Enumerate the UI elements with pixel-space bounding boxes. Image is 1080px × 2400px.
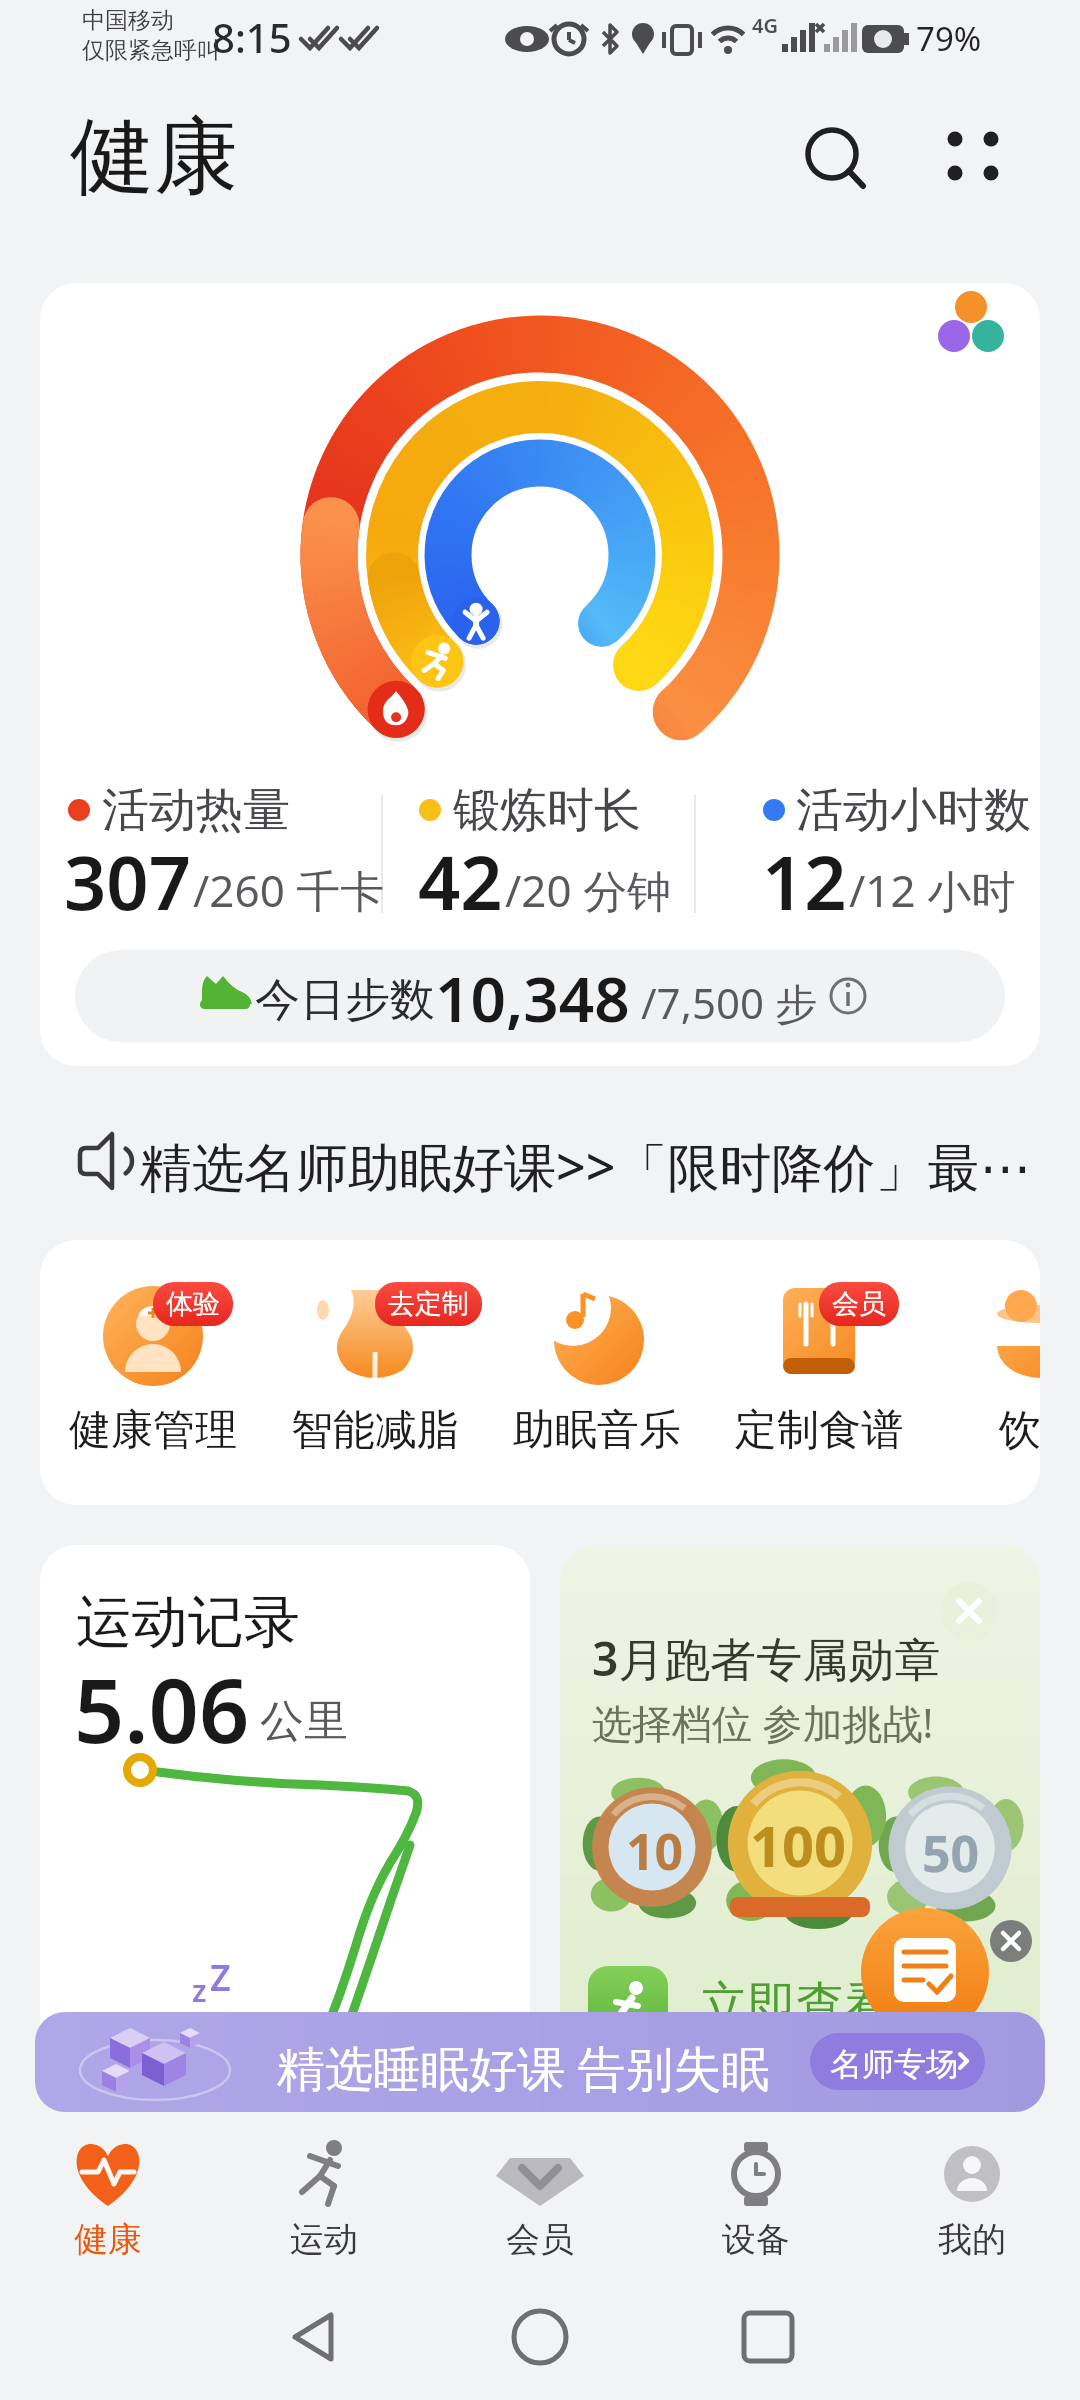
staticText: 选择档位 参加挑战! bbox=[592, 1695, 934, 1750]
staticText: /12 小时 bbox=[849, 860, 1016, 920]
button[interactable]: 健康管理 bbox=[42, 1240, 264, 1505]
staticText: 8:15 bbox=[212, 10, 292, 64]
button[interactable]: 运动 bbox=[216, 2128, 432, 2268]
staticText: 运动记录 bbox=[76, 1587, 300, 1658]
button[interactable]: 今日步数 bbox=[75, 950, 1005, 1042]
button[interactable]: 活动热量 bbox=[40, 283, 1040, 1066]
staticText: 3月跑者专属勋章 bbox=[592, 1627, 941, 1690]
staticText: 精选睡眠好课 告别失眠 bbox=[277, 2035, 770, 2101]
staticText: 运动 bbox=[290, 2218, 358, 2261]
staticText: 助眠音乐 bbox=[513, 1404, 681, 1457]
button[interactable]: 定制食谱 bbox=[708, 1240, 930, 1505]
staticText: 设备 bbox=[722, 2218, 790, 2261]
staticText: 79% bbox=[916, 16, 982, 61]
staticText: 今日步数 bbox=[255, 972, 435, 1029]
staticText: 42 bbox=[418, 831, 503, 932]
staticText: 307 bbox=[64, 831, 191, 932]
staticText: 12 bbox=[762, 831, 847, 932]
staticText: z bbox=[192, 1970, 207, 2011]
button[interactable]: 会员 bbox=[432, 2128, 648, 2268]
staticText: 健康 bbox=[70, 104, 238, 210]
staticText: 健康 bbox=[74, 2218, 142, 2261]
staticText: 会员 bbox=[506, 2218, 574, 2261]
staticText: 50 bbox=[922, 1819, 980, 1887]
staticText: 活动热量 bbox=[102, 781, 290, 840]
button[interactable] bbox=[938, 118, 1008, 188]
button[interactable]: 3月跑者专属勋章 bbox=[560, 1545, 1040, 2060]
button[interactable]: 运动记录 bbox=[40, 1545, 530, 2060]
button[interactable]: 名师专场 bbox=[810, 2033, 985, 2090]
button[interactable] bbox=[250, 2305, 380, 2369]
button[interactable] bbox=[940, 1582, 998, 1640]
button[interactable] bbox=[861, 1908, 989, 2036]
staticText: 定制食谱 bbox=[735, 1404, 903, 1457]
button[interactable] bbox=[700, 2305, 830, 2369]
staticText: /7,500 步 bbox=[641, 974, 817, 1031]
staticText: 公里 bbox=[260, 1694, 348, 1749]
button[interactable]: 健康 bbox=[0, 2128, 216, 2268]
staticText: 我的 bbox=[938, 2218, 1006, 2261]
staticText: 10,348 bbox=[435, 956, 630, 1040]
button[interactable]: 助眠音乐 bbox=[486, 1240, 708, 1505]
button[interactable] bbox=[795, 118, 871, 194]
staticText: 5.06 bbox=[74, 1649, 250, 1769]
staticText: 名师专场 bbox=[830, 2044, 958, 2084]
staticText: Z bbox=[210, 1953, 231, 2002]
staticText: 100 bbox=[750, 1807, 847, 1883]
button[interactable]: 精选名师助眠好课>>「限时降价」最⋯ bbox=[40, 1122, 1040, 1202]
staticText: 去定制 bbox=[388, 1287, 469, 1321]
button[interactable] bbox=[990, 1920, 1032, 1962]
staticText: 健康管理 bbox=[69, 1404, 237, 1457]
staticText: 会员 bbox=[832, 1287, 886, 1321]
button[interactable] bbox=[475, 2305, 605, 2369]
button[interactable]: 精选睡眠好课 告别失眠 bbox=[35, 2012, 1045, 2112]
staticText: 中国移动 bbox=[82, 6, 174, 35]
staticText: /20 分钟 bbox=[505, 860, 672, 920]
staticText: 精选名师助眠好课>>「限时降价」最⋯ bbox=[140, 1130, 1032, 1201]
staticText: 10 bbox=[626, 1817, 684, 1885]
staticText: 立即查看 bbox=[700, 1975, 892, 2035]
staticText: 仅限紧急呼叫 bbox=[82, 36, 220, 65]
staticText: 智能减脂 bbox=[291, 1404, 459, 1457]
button[interactable]: 设备 bbox=[648, 2128, 864, 2268]
button[interactable]: 我的 bbox=[864, 2128, 1080, 2268]
staticText: 锻炼时长 bbox=[453, 781, 641, 840]
staticText: 活动小时数 bbox=[796, 781, 1031, 840]
staticText: 体验 bbox=[166, 1287, 220, 1321]
staticText: 4G bbox=[752, 12, 778, 39]
button[interactable]: 饮食 bbox=[930, 1240, 1040, 1505]
button[interactable]: 智能减脂 bbox=[264, 1240, 486, 1505]
staticText: 饮食 bbox=[999, 1404, 1040, 1457]
staticText: /260 千卡 bbox=[193, 860, 385, 920]
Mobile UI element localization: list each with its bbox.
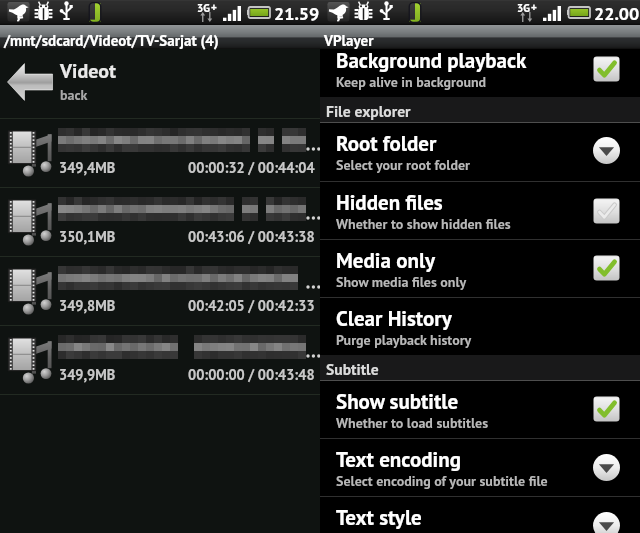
button[interactable]: Open list — [593, 137, 620, 164]
staticText: 00:43:06 / 00:43:38 — [188, 227, 315, 246]
staticText: Show subtitle — [336, 388, 459, 415]
other: Twitter notification — [7, 2, 30, 22]
staticText: Media only — [336, 247, 436, 274]
staticText: Select encoding of your subtitle file — [336, 472, 548, 490]
button[interactable]: Text encoding — [320, 439, 640, 496]
button[interactable]: Show subtitle — [320, 381, 640, 438]
staticText: 00:42:05 / 00:42:33 — [188, 296, 315, 315]
other: Storage — [407, 2, 423, 23]
staticText: 00:00:00 / 00:43:48 — [188, 365, 315, 384]
other: Battery — [247, 7, 270, 18]
button[interactable]: 350,1MB — [0, 188, 320, 256]
button[interactable]: Clear History — [320, 298, 640, 355]
button[interactable]: Enabled — [593, 56, 620, 82]
staticText: VPlayer — [324, 31, 374, 50]
staticText: Background playback — [336, 47, 527, 74]
staticText: + — [211, 0, 217, 14]
staticText: 3G — [197, 1, 210, 15]
button[interactable]: Open list — [593, 454, 620, 481]
button[interactable]: Text style — [320, 497, 640, 533]
staticText: 349,9MB — [59, 365, 116, 384]
staticText: Hidden files — [336, 189, 443, 216]
staticText: 22.00 — [594, 2, 640, 25]
staticText: Subtitle — [326, 359, 379, 379]
staticText: Whether to load subtitles — [336, 414, 489, 432]
staticText: 349,8MB — [59, 296, 116, 315]
staticText: Keep alive in background — [336, 73, 487, 91]
staticText: 21.59 — [274, 2, 320, 25]
button[interactable]: Open list — [593, 512, 620, 533]
staticText: Text style — [336, 504, 422, 531]
other: Debugging — [34, 1, 53, 21]
button[interactable]: Disabled — [593, 198, 620, 224]
other: Back — [7, 62, 53, 102]
staticText: 349,4MB — [59, 158, 116, 177]
button[interactable]: Root folder — [320, 123, 640, 181]
staticText: Videot — [60, 58, 116, 84]
button[interactable]: 349,9MB — [0, 326, 320, 394]
staticText: Whether to show hidden files — [336, 215, 511, 233]
other: 3G data — [199, 12, 214, 22]
button[interactable]: 349,8MB — [0, 257, 320, 325]
staticText: 00:00:32 / 00:44:04 — [188, 158, 315, 177]
button[interactable]: Enabled — [593, 396, 620, 422]
staticText: Clear History — [336, 305, 452, 332]
staticText: Show media files only — [336, 273, 467, 291]
button[interactable]: Hidden files — [320, 182, 640, 239]
other: Twitter notification — [327, 2, 350, 22]
button[interactable]: Back — [0, 49, 320, 118]
other: Storage — [87, 2, 103, 23]
button[interactable]: Media only — [320, 240, 640, 297]
staticText: Text encoding — [336, 446, 461, 473]
staticText: 350,1MB — [59, 227, 116, 246]
other: Signal strength — [223, 6, 241, 21]
staticText: /mnt/sdcard/Videot/TV-Sarjat (4) — [4, 31, 219, 50]
other: 3G data — [519, 12, 534, 22]
button[interactable]: 349,4MB — [0, 119, 320, 187]
other: USB connected — [59, 1, 75, 21]
staticText: Root folder — [336, 130, 437, 157]
other: USB connected — [379, 1, 395, 21]
staticText: + — [531, 0, 537, 14]
other: Signal strength — [543, 6, 561, 21]
staticText: Purge playback history — [336, 331, 472, 349]
button[interactable]: Enabled — [593, 255, 620, 281]
other: Debugging — [354, 1, 373, 21]
staticText: File explorer — [326, 101, 411, 121]
other: Battery — [567, 7, 590, 18]
staticText: back — [60, 86, 88, 104]
staticText: Select your root folder — [336, 156, 471, 174]
button[interactable]: Background playback — [320, 49, 640, 97]
staticText: 3G — [517, 1, 530, 15]
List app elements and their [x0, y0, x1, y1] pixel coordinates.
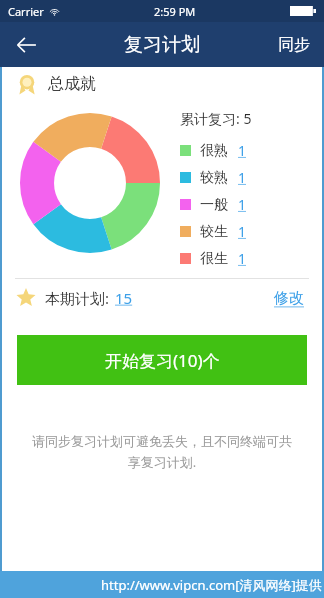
button[interactable]: 返回 — [0, 22, 52, 67]
staticText: 1 — [238, 168, 247, 187]
staticText: 1 — [238, 222, 247, 241]
staticText: 一般 — [200, 196, 228, 214]
button[interactable]: 较生 — [180, 218, 324, 245]
staticText: http://www.vipcn.com[清风网络]提供 — [101, 576, 322, 594]
staticText: 同步 — [278, 35, 310, 55]
staticText: 总成就 — [48, 74, 96, 94]
staticText: 很生 — [200, 250, 228, 268]
staticText: 1 — [238, 141, 247, 160]
staticText: 复习计划 — [124, 33, 200, 57]
button[interactable]: 开始复习(10)个 — [17, 335, 307, 385]
button[interactable]: 一般 — [180, 191, 324, 218]
button[interactable]: 15 — [115, 288, 133, 308]
staticText: 较生 — [200, 223, 228, 241]
staticText: 请同步复习计划可避免丢失，且不同终端可共享复习计划. — [26, 433, 298, 471]
staticText: 较熟 — [200, 169, 228, 187]
staticText: 1 — [238, 195, 247, 214]
staticText: 很熟 — [200, 142, 228, 160]
button[interactable]: 同步 — [264, 22, 324, 67]
button[interactable]: 修改 — [270, 285, 308, 312]
staticText: 累计复习: 5 — [180, 109, 252, 128]
staticText: 2:59 PM — [154, 4, 196, 19]
staticText: 15 — [115, 288, 133, 308]
staticText: 修改 — [274, 289, 304, 308]
staticText: 本期计划: — [45, 288, 110, 308]
button[interactable]: 较熟 — [180, 164, 324, 191]
button[interactable]: 很熟 — [180, 137, 324, 164]
staticText: Carrier — [8, 4, 44, 19]
button[interactable]: 很生 — [180, 245, 324, 272]
staticText: 1 — [238, 249, 247, 268]
staticText: 开始复习(10)个 — [105, 349, 220, 372]
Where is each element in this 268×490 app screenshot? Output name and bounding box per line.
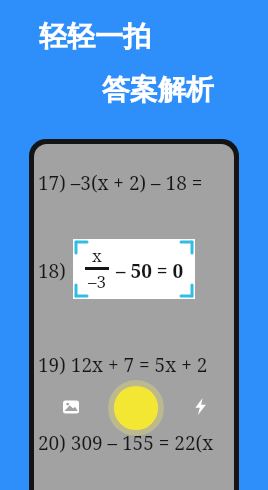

**What is needed:** Keep pictures out and return the lines from the one containing "List app elements" through the end of the listing, both included, character for character.

**Response to this task:**
List app elements and their [x0, y0, x1, y1] pixel coordinates.
button[interactable]: 返回 — [0, 22, 52, 67]
staticText: 1 — [238, 168, 247, 187]
staticText: 1 — [238, 222, 247, 241]
staticText: 一般 — [200, 196, 228, 214]
button[interactable]: 较生 — [180, 218, 324, 245]
staticText: http://www.vipcn.com[清风网络]提供 — [101, 576, 322, 594]
staticText: 同步 — [278, 35, 310, 55]
staticText: 总成就 — [48, 74, 96, 94]
staticText: 很生 — [200, 250, 228, 268]
staticText: 1 — [238, 141, 247, 160]
staticText: 复习计划 — [124, 33, 200, 57]
button[interactable]: 开始复习(10)个 — [17, 335, 307, 385]
button[interactable]: 一般 — [180, 191, 324, 218]
button[interactable]: 15 — [115, 288, 133, 308]
staticText: 较生 — [200, 223, 228, 241]
staticText: 请同步复习计划可避免丢失，且不同终端可共享复习计划. — [26, 433, 298, 471]
staticText: 较熟 — [200, 169, 228, 187]
staticText: 1 — [238, 195, 247, 214]
staticText: 很熟 — [200, 142, 228, 160]
button[interactable]: 同步 — [264, 22, 324, 67]
button[interactable]: 修改 — [270, 285, 308, 312]
staticText: 累计复习: 5 — [180, 109, 252, 128]
staticText: 2:59 PM — [154, 4, 196, 19]
staticText: 15 — [115, 288, 133, 308]
staticText: 修改 — [274, 289, 304, 308]
staticText: 本期计划: — [45, 288, 110, 308]
button[interactable]: 较熟 — [180, 164, 324, 191]
button[interactable]: 很熟 — [180, 137, 324, 164]
staticText: Carrier — [8, 4, 44, 19]
button[interactable]: 很生 — [180, 245, 324, 272]
staticText: 1 — [238, 249, 247, 268]
staticText: 开始复习(10)个 — [105, 349, 220, 372]
Where is each element in this 268×490 app screenshot? Output name and bounding box per line.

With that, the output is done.